[Collected data]
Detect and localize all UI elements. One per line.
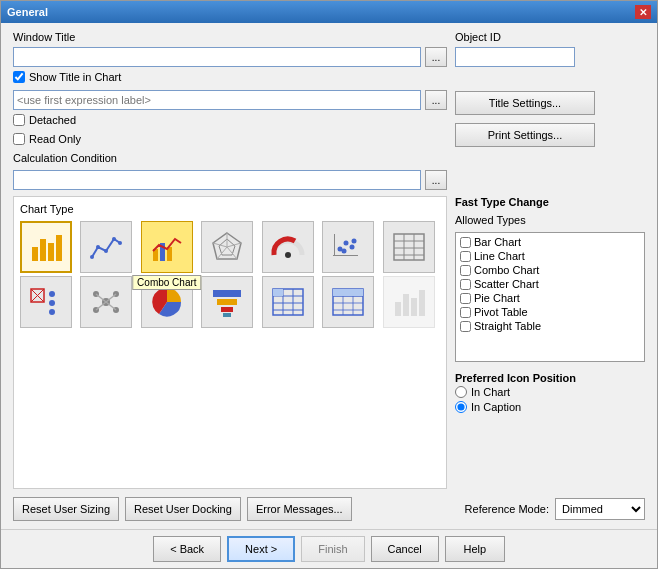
- list-item-combo: Combo Chart: [458, 263, 642, 277]
- error-messages-button[interactable]: Error Messages...: [247, 497, 352, 521]
- chart-type-section: Chart Type: [13, 196, 447, 489]
- in-caption-row: In Caption: [455, 401, 645, 413]
- object-id-input[interactable]: [455, 47, 575, 67]
- title-settings-button[interactable]: Title Settings...: [455, 91, 595, 115]
- content-area: Window Title ... Show Title in Chart ...: [1, 23, 657, 529]
- chart-icons-grid: Combo Chart: [20, 221, 440, 328]
- svg-rect-51: [223, 313, 231, 317]
- svg-rect-2: [48, 243, 54, 261]
- chart-icon-radar[interactable]: [201, 221, 253, 273]
- svg-rect-66: [395, 302, 401, 316]
- fast-type-title: Fast Type Change: [455, 196, 645, 208]
- bottom-buttons-row: Reset User Sizing Reset User Docking Err…: [13, 497, 645, 521]
- reset-sizing-button[interactable]: Reset User Sizing: [13, 497, 119, 521]
- expression-input-row: ...: [13, 90, 447, 110]
- chart-icon-pie[interactable]: [141, 276, 193, 328]
- svg-point-8: [118, 241, 122, 245]
- svg-rect-50: [221, 307, 233, 312]
- svg-line-18: [213, 243, 227, 247]
- svg-rect-1: [40, 239, 46, 261]
- svg-point-24: [350, 245, 355, 250]
- chart-icon-table1[interactable]: [383, 221, 435, 273]
- show-title-checkbox[interactable]: [13, 71, 25, 83]
- svg-point-25: [342, 249, 347, 254]
- print-settings-button[interactable]: Print Settings...: [455, 123, 595, 147]
- chart-icon-network[interactable]: [80, 276, 132, 328]
- chart-icon-funnel[interactable]: [201, 276, 253, 328]
- window-title-browse[interactable]: ...: [425, 47, 447, 67]
- chart-icon-pivot[interactable]: [262, 276, 314, 328]
- window-title-input[interactable]: [13, 47, 421, 67]
- allowed-line-checkbox[interactable]: [460, 251, 471, 262]
- help-button[interactable]: Help: [445, 536, 505, 562]
- reset-docking-button[interactable]: Reset User Docking: [125, 497, 241, 521]
- allowed-scatter-checkbox[interactable]: [460, 279, 471, 290]
- svg-line-47: [106, 302, 116, 310]
- chart-icon-straight-table[interactable]: [322, 276, 374, 328]
- in-caption-label: In Caption: [471, 401, 521, 413]
- allowed-pivot-checkbox[interactable]: [460, 307, 471, 318]
- window-title: General: [7, 6, 48, 18]
- svg-point-37: [49, 300, 55, 306]
- readonly-checkbox[interactable]: [13, 133, 25, 145]
- svg-point-38: [49, 309, 55, 315]
- show-title-label: Show Title in Chart: [29, 71, 121, 83]
- allowed-pie-checkbox[interactable]: [460, 293, 471, 304]
- detached-checkbox[interactable]: [13, 114, 25, 126]
- preferred-icon-section: Preferred Icon Position In Chart In Capt…: [455, 372, 645, 416]
- svg-rect-20: [333, 255, 358, 256]
- general-window: General ✕ Window Title ... Show Title in…: [0, 0, 658, 569]
- right-form: Object ID Title Settings... Print Settin…: [455, 31, 645, 190]
- svg-point-7: [112, 237, 116, 241]
- list-item-scatter: Scatter Chart: [458, 277, 642, 291]
- svg-rect-0: [32, 247, 38, 261]
- allowed-types-list: Bar Chart Line Chart Combo Chart Scatter…: [455, 232, 645, 362]
- finish-button[interactable]: Finish: [301, 536, 364, 562]
- svg-line-16: [227, 247, 237, 259]
- svg-rect-58: [273, 289, 283, 296]
- ref-mode-select[interactable]: Dimmed Off On: [555, 498, 645, 520]
- chart-icon-bar[interactable]: [20, 221, 72, 273]
- detached-row: Detached: [13, 114, 447, 126]
- svg-point-23: [344, 241, 349, 246]
- chart-icon-combo[interactable]: Combo Chart: [141, 221, 193, 273]
- back-button[interactable]: < Back: [153, 536, 221, 562]
- in-caption-radio[interactable]: [455, 401, 467, 413]
- cancel-button[interactable]: Cancel: [371, 536, 439, 562]
- expression-browse[interactable]: ...: [425, 90, 447, 110]
- svg-line-17: [217, 247, 227, 259]
- svg-line-15: [227, 243, 241, 247]
- calc-browse[interactable]: ...: [425, 170, 447, 190]
- close-button[interactable]: ✕: [635, 5, 651, 19]
- svg-point-4: [90, 255, 94, 259]
- svg-point-5: [96, 245, 100, 249]
- object-id-label: Object ID: [455, 31, 645, 43]
- chart-icon-dot[interactable]: [20, 276, 72, 328]
- title-bar: General ✕: [1, 1, 657, 23]
- allowed-bar-label: Bar Chart: [474, 236, 521, 248]
- allowed-bar-checkbox[interactable]: [460, 237, 471, 248]
- preferred-icon-title: Preferred Icon Position: [455, 372, 645, 384]
- in-chart-radio[interactable]: [455, 386, 467, 398]
- list-item-bar: Bar Chart: [458, 235, 642, 249]
- footer: < Back Next > Finish Cancel Help: [1, 529, 657, 568]
- calc-condition-input[interactable]: [13, 170, 421, 190]
- in-chart-row: In Chart: [455, 386, 645, 398]
- ref-mode-row: Reference Mode: Dimmed Off On: [465, 498, 645, 520]
- chart-icon-line[interactable]: [80, 221, 132, 273]
- list-item-straight: Straight Table: [458, 319, 642, 333]
- allowed-straight-checkbox[interactable]: [460, 321, 471, 332]
- chart-icon-gauge[interactable]: [262, 221, 314, 273]
- svg-line-45: [106, 294, 116, 302]
- svg-rect-65: [333, 289, 363, 296]
- in-chart-label: In Chart: [471, 386, 510, 398]
- chart-icon-other[interactable]: [383, 276, 435, 328]
- next-button[interactable]: Next >: [227, 536, 295, 562]
- chart-icon-scatter[interactable]: [322, 221, 374, 273]
- chart-type-title: Chart Type: [20, 203, 440, 215]
- allowed-combo-label: Combo Chart: [474, 264, 539, 276]
- expression-input[interactable]: [13, 90, 421, 110]
- svg-rect-21: [334, 234, 335, 256]
- svg-line-46: [96, 302, 106, 310]
- allowed-combo-checkbox[interactable]: [460, 265, 471, 276]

Problem to solve:
Every line in the entries above that has the word "browse" should be identified and copied.

Output of the exercise:
- window-title-browse[interactable]: ...: [425, 47, 447, 67]
- expression-browse[interactable]: ...: [425, 90, 447, 110]
- calc-browse[interactable]: ...: [425, 170, 447, 190]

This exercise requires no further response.